4. Python Solution with Detailed Comments  
```python
import sys
sys.setrecursionlimit(10**7)
def read_input():
    data = sys.stdin.read().split()
    n, k = map(int, data[:2])
    s = data[2].strip()
    D = list(map(int, s))
    return n, k, D

def least_rotation(s):
    # Booth’s algorithm for minimum rotation in O(len(s))
    n = len(s)
    if n == 0:
        return 0
    # 'fail' array is like the prefix-function used in Booth’s
    fail = [-1] * (2*n)
    k = 0  # candidate start
    for j in range(1, 2*n):
        i = fail[j - k - 1]
        while i != -1 and s[j % n] != s[(k + i + 1) % n]:
            if s[j % n] < s[(k + i + 1) % n]:
                k = j - i - 1
            i = fail[i]
        if i == -1 and s[j % n] != s[(k + i + 1) % n]:
            if s[j % n] < s[(k + i + 1) % n]:
                k = j
            fail[j - k] = -1
        else:
            fail[j - k] = i + 1
    return k

def max_cyclic_shift(v):
    # To get maximum rotation, negate and find least rotation
    # Python ints are unbounded so negation works fine
    neg = [-x for x in v]
    start = least_rotation(neg)
    # build the rotated result
    return [v[(start + i) % len(v)] for i in range(len(v))]

def main():
    n, k, D = read_input()
    used = [False]*n
    best = None

    for i in range(n):
        if used[i]:
            continue
        # build one cycle
        cycle = []
        j = i
        while not used[j]:
            used[j] = True
            cycle.append(D[j])
            j = (j + k) % n
        # find its lexicographically maximum cyclic shift
        mx = max_cyclic_shift(cycle)
        if best is None or mx > best:
            best = mx

    # print first n digits of infinite repetition of 'best'
    L = len(best)
    out = ''.join(str(best[i % L]) for i in range(n))
    print(out)

if __name__ == "__main__":
    main()
```

5. Compressed Editorial  
Partition the indices mod N by jumps of size K into disjoint cycles.

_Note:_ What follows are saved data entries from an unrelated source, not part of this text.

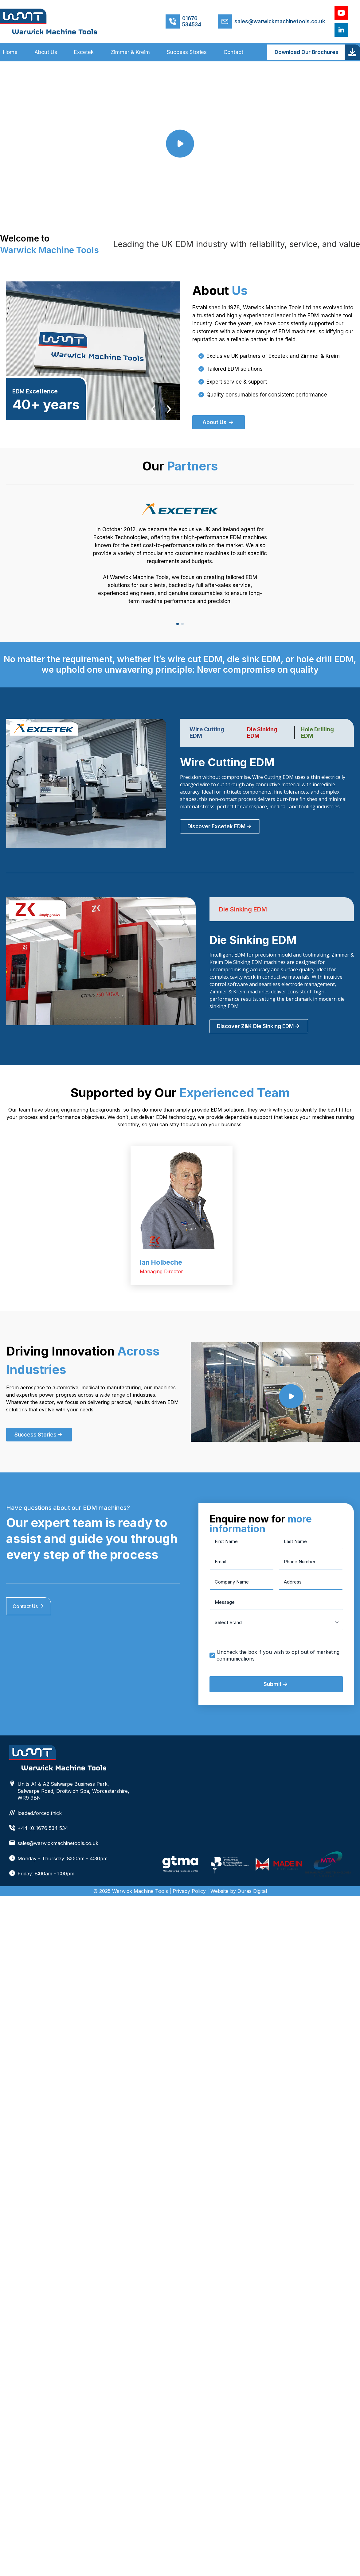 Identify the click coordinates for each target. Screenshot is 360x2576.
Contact (233, 52)
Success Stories (187, 52)
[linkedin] (341, 30)
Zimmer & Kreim (130, 52)
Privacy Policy (189, 1891)
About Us (45, 52)
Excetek (84, 52)
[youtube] (341, 13)
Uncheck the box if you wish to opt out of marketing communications (278, 1655)
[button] (177, 624) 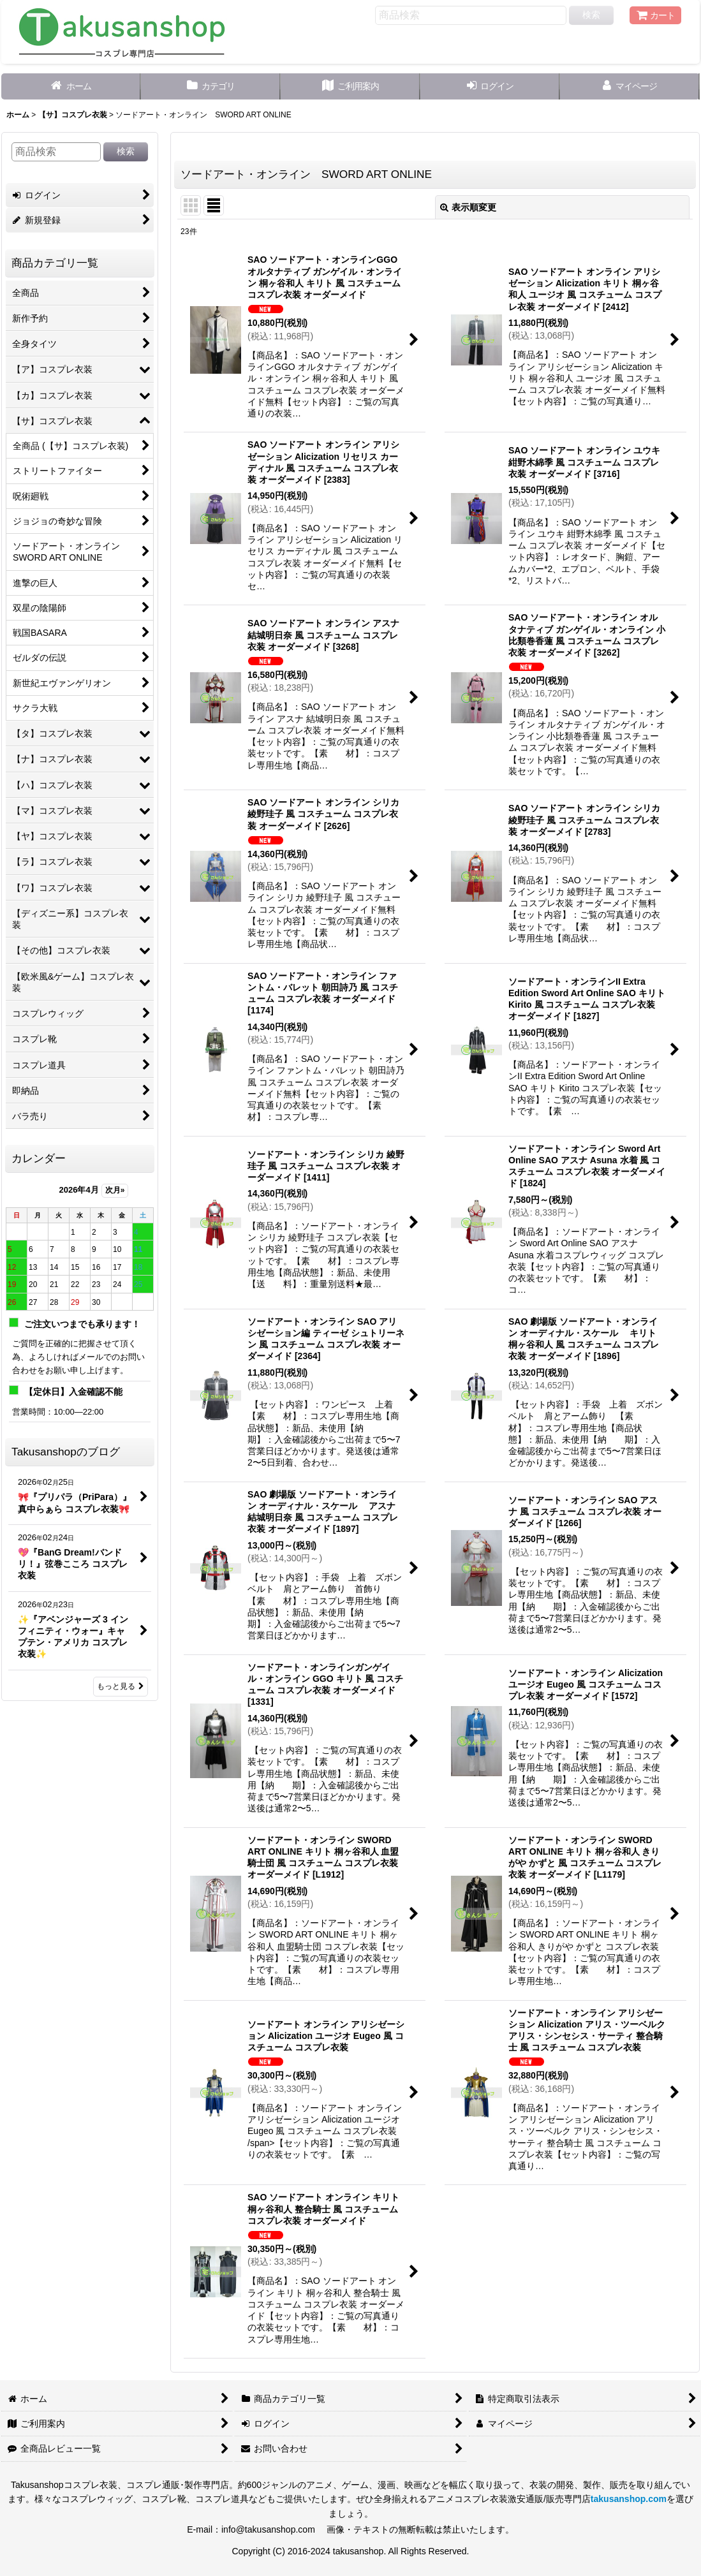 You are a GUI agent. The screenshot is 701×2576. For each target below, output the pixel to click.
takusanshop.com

Each cycle yields a repeating block of digits; the value of its infinite decimal is maximized by choosing the lexicographically largest cyclic rotation of that block. Do this for each cycle (using Booth’s O(L) algorithm), track the globally best block, and finally output its first N digits by repeating it. Total time O(N).